### What the exercise asks:
Before you reproduce the entries that follow, strip out any image they contain and keep the rest exact.

### Data records:
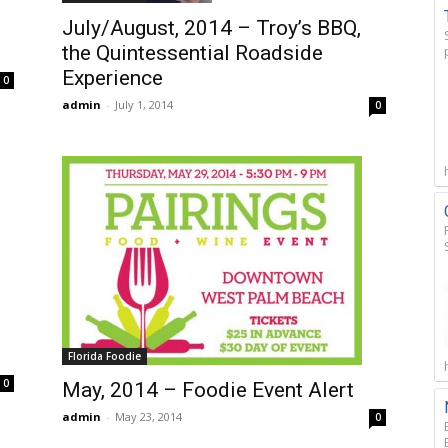
July/August, 2014 – Troy’s BBQ,
the Quintessential Roadside
Experience
0
admin
-
July 1, 2014
0
Florida Foodie
0
May, 2014 – Foodie Event Alert
admin
-
May 23, 2014
0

### Exercise answer:
July/August, 2014 – Troy’s BBQ,
the Quintessential Roadside
Experience
0
admin
-
July 1, 2014
0
Florida Foodie
0
May, 2014 – Foodie Event Alert
admin
-
May 23, 2014
0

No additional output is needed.